Let’s take a look at the Nuxeo storage architecture again, in this case configured with MongoDB and GridFS.
You can see that the Nuxeo Platform uses different subsystems for the Document (metadata) and Blob (binaries). A Document is a set of metadata values, various attributes (Facets) as well as referenced binaries, combined in the output from the Repository to the application. A binary in Nuxeo is wrapped by a Document. This allows us to use the most appropriate storage for metadata as well as binaries. Nuxeo Document Store and Blob stores are pluggable, allowing the choice of using these abstractions.
Benefits of Using GridFS
MongoDB users will certainly be familiar with GridFS. By providing a Blob Store implemented by GridFS for binary storage to replace the File System, we are sensibly integrating Document and Blob storage into the MongoDB container.
There are two areas of benefits here:
First, the GridFS capabilities themselves are great. Instead of directly dealing with the File System, GridFS uses the functionality of MongoDB to provide replication, distribution and possible redundancy capabilities. This is possible by breaking every binary into chucks of configurable size, and storing them as individual records in a collection designated for them, while another collection stores records for each file’s information. The GridFS API is built on top of the MongoDB system and handles all the chunking, rebuilding of files and read/write access.
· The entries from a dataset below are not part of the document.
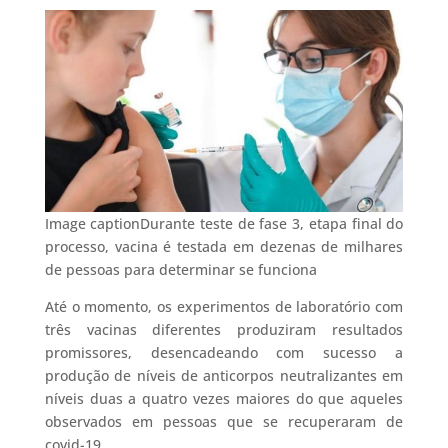
Image captionDurante teste de fase 3, etapa final do
processo, vacina é testada em dezenas de milhares
de pessoas para determinar se funciona
Até o momento, os experimentos de laboratório com
três vacinas diferentes produziram resultados
promissores, desencadeando com sucesso a
produção de níveis de anticorpos neutralizantes em
níveis duas a quatro vezes maiores do que aqueles
observados em pessoas que se recuperaram de
covid-19.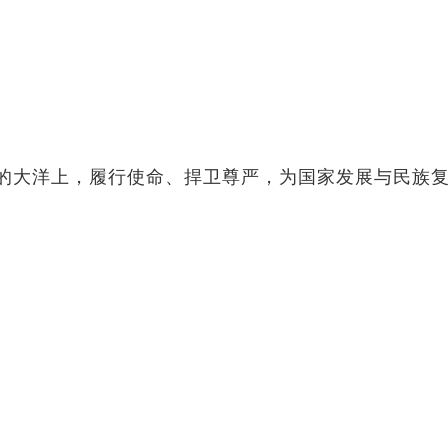
的大洋上，履行使命、捍卫尊严，为国家发展与民族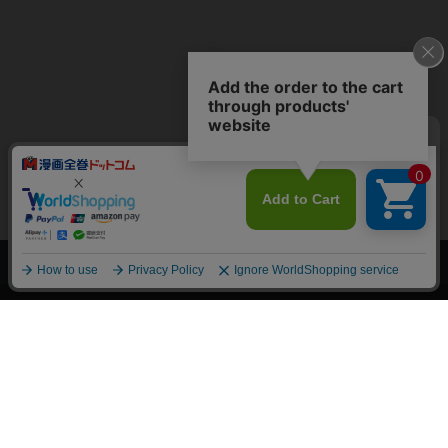
上へ
漫画全巻ドットコム TOP
トップページ
会員登録・ログイン
初めての方へ
電子書籍の読み方
支払方法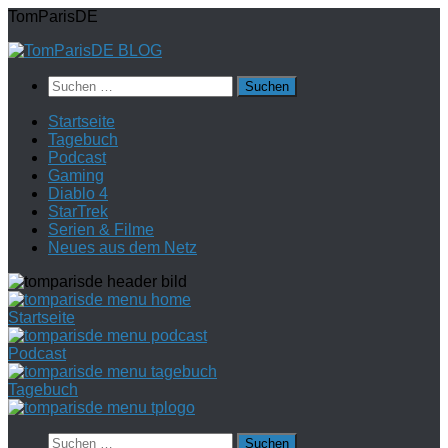
Zum
TomParisDE
Inhalt
springen
Suchen
nach:
Startseite
Tagebuch
Podcast
Gaming
Diablo 4
StarTrek
Serien & Filme
Neues aus dem Netz
Startseite
Podcast
Tagebuch
Suchen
Since the files are broken into chunks, you can access the chunks you need for read or write without streaming the whole file. You can also download and stream multiple pieces simultaneously to potentially increase throughput.
The second benefit of combining MongoDB with GridFS is the common management and administration tools and methods. It’s no longer needed to have different backup and infrastructure strategies for database and File System, so it’s efficient from an administration perspective.
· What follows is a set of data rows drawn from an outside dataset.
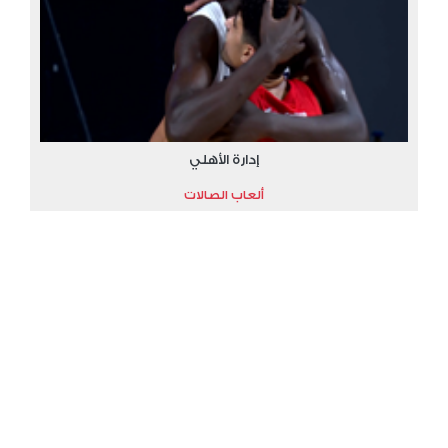
إدارة الأهلي
ألعاب الصالات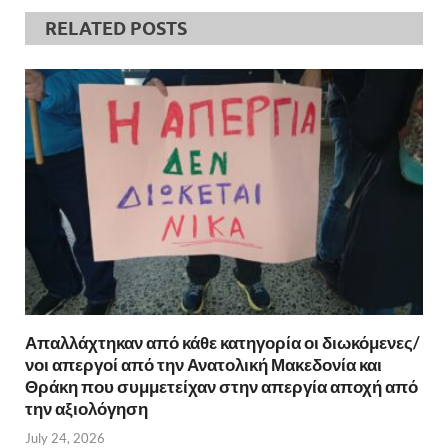
RELATED POSTS
Απαλλάχτηκαν από κάθε κατηγορία οι διωκόμενες/
νοι απεργοί από την Ανατολική Μακεδονία και
Θράκη που συμμετείχαν στην απεργία αποχή από
την αξιολόγηση
July 24, 2026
Configuring the Nuxeo Platform to use GridFS
Configuring the Nuxeo Platform to use GridFS instead of the File System is an easy and transparent process. Since the Nuxeo Platform is extension based, it’s just a matter of deploying an XML based configuration to specify the Blob Manager implementation and a couple of properties.
<extension target="org.nuxeo.ecm.core.blob.BlobManager" point="configuration">
<blobprovider name="default">
<class>org.nuxeo.mongodb.blob.GridFSBinaryManager</class>
<property name="server">localhost</property>
<property name="dbname">nuxeo</property>
<property name="bucket">nxblobs</property>
</blobprovider>
</extension>
Now when accessing a binary, the system will simply call the same read/write methods on the new implementation. Migration would also be an easy process. The Nuxeo Platform stores binaries in a simple bucket like structure where the only reference is a unique MD5 Checksum based filename. So, if you have binaries already existing in the Nuxeo Platform on the File System, you can simply copy and dump into GridFS and switch the Blob Manager. This is transparent to the application because only the ID is passed to the Blob Manager.
The GridFS package is available on the Marketplace package - MongoDB GridFS Storage
Frequently Asked Questions
- First, the GridFS capabilities themselves are great. Instead of directly dealing with the File System, GridFS uses the functionality of MongoDB to provide replication, distribution and possible redundancy capabilities.
- The second benefit of combining MongoDB with GridFS is the common management and administration tools and methods.